Phase contour mask as in PhlatCam.

__init__(noise_period=(16, 16), refractive_index=1.2, n_iter=10, design_wv=5.32e-07, **kwargs)[source]

Phase contour mask contructor (PhlatCam).

Parameters
  • noise_period (array_like, optional) – Noise period of the Perlin noise (px). Default is (8, 8).

  • refractive_index (float, optional) – Refractive index of the mask substrate. Default is 1.2.

  • n_iter (int, optional) – Number of iterations for the phase retrieval algorithm. Default is 10.

  • design_wv (float, optional) – Wavelength used to design the mask (m). Default is 532e-9, as in the PhlatCam paper.

  • **kwargs – The keyword arguments are passed to the parent class Mask.

create_mask()[source]

Creating phase contour from edges of Perlin noise.

Fresnel Zone Aperture

class lensless.hardware.mask.FresnelZoneAperture(radius=0.00056, **kwargs)[source]

Fresnel Zone Aperture (FZA) mask as in this work, namely binarized cosine function.

__init__(radius=0.00056, **kwargs)[source]

Fresnel Zone Aperture mask contructor.

Parameters
  • radius (float) – Radius of the FZA (m). Default value is 0.56e-3 (largest in the paper, others are 0.32e-3 and 0.25e-3).

  • **kwargs – The keyword arguments are passed to the parent class Mask.

create_mask()[source]

Creating binary Fresnel Zone Aperture mask.

Trainable Mask

class lensless.hardware.trainable_mask.TrainableMask(optimizer='Adam', lr=0.001, **kwargs)[source]

Abstract class for defining trainable masks.

The following abstract methods need to be defined:

  • get_psf: returning the PSF of the mask.

  • project: projecting the mask parameters to a valid space (should be a subspace of [0,1]).

__init__(optimizer='Adam', lr=0.001, **kwargs)[source]

Base constructor. Derived constructor may define new state variables

Parameters
  • optimizer (str, optional) – Optimizer to use for updating the mask parameters, by default “Adam”

  • lr (float, optional) – Learning rate for the mask parameters, by default 1e-3

abstract get_psf()[source]

Abstract method for getting the PSF of the mask. Should be fully compatible with pytorch autograd.

Returns

The PSF of the mask.

Return type

Tensor

abstract project()[source]

Abstract method for projecting the mask parameters to a valid space (should be a subspace of [0,1]).

update_mask()[source]

Update the mask parameters. According to externaly updated gradiants.

class lensless.hardware.trainable_mask.TrainablePSF(initial_psf, grayscale=False, **kwargs)[source]

Class for defining an object that directly optimizes the PSF, without any constraints on what can be realized physically.

Parameters

grayscale (bool, optional) – Whether mask should be returned as grayscale when calling get_psf. Otherwise PSF will be returned as RGB. By default False.

__init__(initial_psf, grayscale=False, **kwargs)[source]

Base constructor. Derived constructor may define new state variables

Parameters
  • optimizer (str, optional) – Optimizer to use for updating the mask parameters, by default “Adam”

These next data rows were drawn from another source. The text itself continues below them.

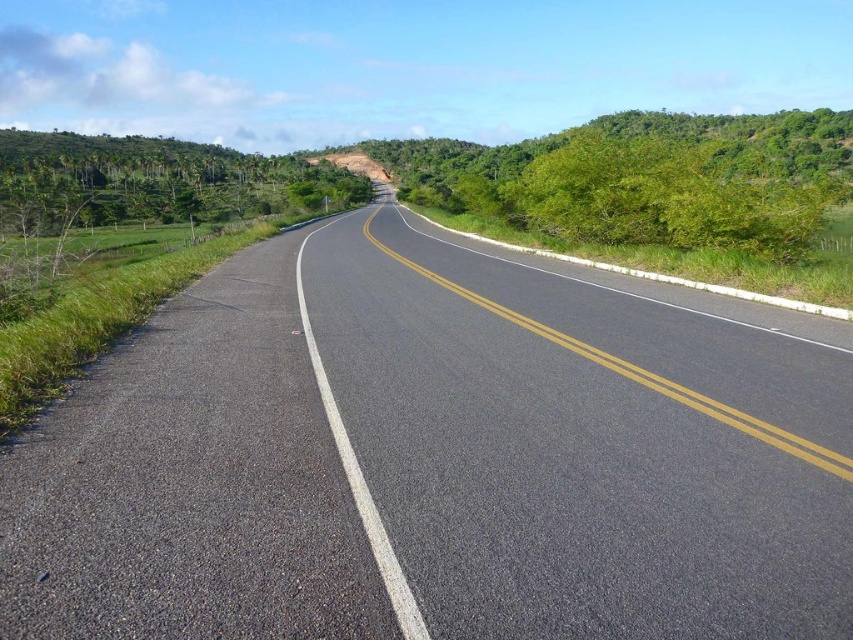 Is green leafy bush at center above green leafy trees at left?

Incorrect, green leafy bush at center is not positioned above green leafy trees at left.

What do you see at coordinates (646, 179) in the screenshot? The height and width of the screenshot is (640, 853). I see `green leafy bush at center` at bounding box center [646, 179].

The width and height of the screenshot is (853, 640). I want to click on green leafy bush at center, so click(646, 179).

Can you confirm if asphalt road at center is positioned below green leafy bush at center?

Yes.

Which of these two, asphalt road at center or green leafy bush at center, stands shorter?

asphalt road at center

Is point (373, 348) positioned in front of point (730, 188)?

Yes, it is in front of point (730, 188).

I want to click on asphalt road at center, so click(x=434, y=460).

Between point (425, 268) and point (221, 152), which one is positioned behind?

The point (221, 152) is behind.

Can you confirm if asphalt road at center is shorter than green leafy trees at left?

Correct, asphalt road at center is not as tall as green leafy trees at left.

Measure the distance between point [115,364] and camera.

They are 25.94 feet apart.

Locate an element on the screen. The image size is (853, 640). asphalt road at center is located at coordinates (434, 460).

  • lr (float, optional) – Learning rate for the mask parameters, by default 1e-3

get_psf()[source]

Abstract method for getting the PSF of the mask. Should be fully compatible with pytorch autograd.

Returns

The PSF of the mask.

Return type

Tensor

project()[source]

Abstract method for projecting the mask parameters to a valid space (should be a subspace of [0,1]).